NeurIPS 2019
Sun Dec 8th through Sat the 14th, 2019 at Vancouver Convention Center
Reviewer 1
The paper appears to be rather original, in terms of task and architecture, although conventional in terms of machine learning theory. The proposed architecture appears to work reasonably well, and a few contrasting conditions are explored with varying performance. The main conditions are the so-called Bat-G network which features a late integration of spatial and temporal features, versus a so-called SAE network which performs earlier integration, and works less well. The effect of temporal versus spatial features is also compared. However the system contains a great many design decisions that are not explicitly tested. No conventional sonar/ultrasound methods are compared against, so it is difficult to determine how this work compares to prior methods of d al significance of the scores is rather unclear. For example, if the voxels at the visible surface were all correct, it seems the system could still achieve a bad score by misclassifying other voxels that are not visible. The writing is at times a bit ungrammatical (e.g., figure 5 caption "the objects have vertexes" instead of vertices). A glaring mistake is having figure 1 appear before the abstract. It is not possible to fully understand the architecture of the SAE network without seeing the supplementary material.
Reviewer 2
The proposed approach emits ultrasonic pulses and records the reflected echoes with multiple microphones.

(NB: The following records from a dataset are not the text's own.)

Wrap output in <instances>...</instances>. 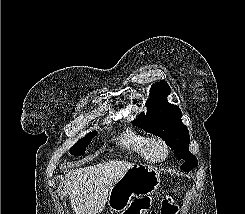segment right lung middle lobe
<instances>
[{"mask_svg": "<svg viewBox=\"0 0 245 214\" xmlns=\"http://www.w3.org/2000/svg\"><path fill=\"white\" fill-rule=\"evenodd\" d=\"M97 134L96 131L89 133L86 137L82 138L71 148V154L80 156L85 153L86 146L91 142L92 138Z\"/></svg>", "mask_w": 245, "mask_h": 214, "instance_id": "right-lung-middle-lobe-1", "label": "right lung middle lobe"}]
</instances>
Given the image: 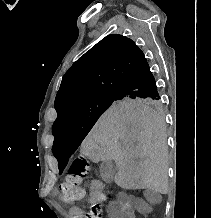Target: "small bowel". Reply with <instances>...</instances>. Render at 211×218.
Instances as JSON below:
<instances>
[{
	"label": "small bowel",
	"instance_id": "1",
	"mask_svg": "<svg viewBox=\"0 0 211 218\" xmlns=\"http://www.w3.org/2000/svg\"><path fill=\"white\" fill-rule=\"evenodd\" d=\"M86 188L89 191V202L91 204H102L106 200L104 195V184L98 180H90L86 183ZM52 195L57 197L59 192L57 189L51 191ZM73 218H83V210L79 207H73L71 209ZM111 214L115 218H136V211L131 206L121 205L111 208Z\"/></svg>",
	"mask_w": 211,
	"mask_h": 218
}]
</instances>
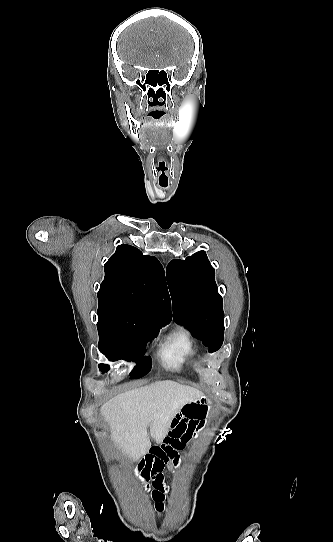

The audio input from the microphones is converted to spectrograms by using short-time fourier transform. The spectrograms are given as input to an encoder-decoder neural network architecture which is inspired by bat's auditory system and which is trained to output a volumetric voxel presentation of the scanned objects. The paper presents also a dataset where different objects are recorded with a custom-made echo scanner which can be rotated around the objects. The shape (and pose) of the scanned objects is known during data acquisition and can be used as a ground truth for training the network. I think that this paper addresses an interesting problem area which is apparently not much covered in machine learning previously. The proposed approach seems novel and contains lots of innovative design choices from experimental measurement setup to computational signal processing architecture. The obtained results look good. Since I am not an expert in the field of ultrasound or bats, I am a bit cautious to give strong recommendation.
Reviewer 3
Originality - I think the primary originality of the paper is limited to the engineering set-up specific to obtaining the dataset. It appears quite comprehensive and addresses a number of different geometric patterns that could prove to be a challenge for ultrasound-based image reconstruction. The biomimetic portion of the network also comes across as novel. Although, the specific impact of that portion of the network architecture is not clear. The rest of the paper applies standard supervised learning techniques to a labeled dataset and is not novel. Quality: This is a reasonably well written paper and attempts to solve a real-world problem. However, since the theme of the paper is a bat-inspired network, the paper fails to address the importance of the biomimetic part of the design. Figure 6 appears to perform ablation studies to judge the importance of the spectral and temporal and spectral cues. The authors claim that the comparison with SAE provides justification for the use of the biomimetic path. However, it would have been a more compelling argument if the performance of Bat-G was reported with the biomimetic connection removed. Clarity: the paper is well motivated and the experimental set-up is clearly described. The paper does a relatively poorer job of explaining the choice of baselines that were studied - e.g., why SAE, is it SotA on ultrasound image reconstruction? In the absence of such explanations, it is hard to judge the impact of the paper. Significance: I think the core significance of the paper comes from the large ultrasound dataset. The significance of the methods described in the paper is less clear. Post-rebuttal comments: I have increased my score based on the rebuttal.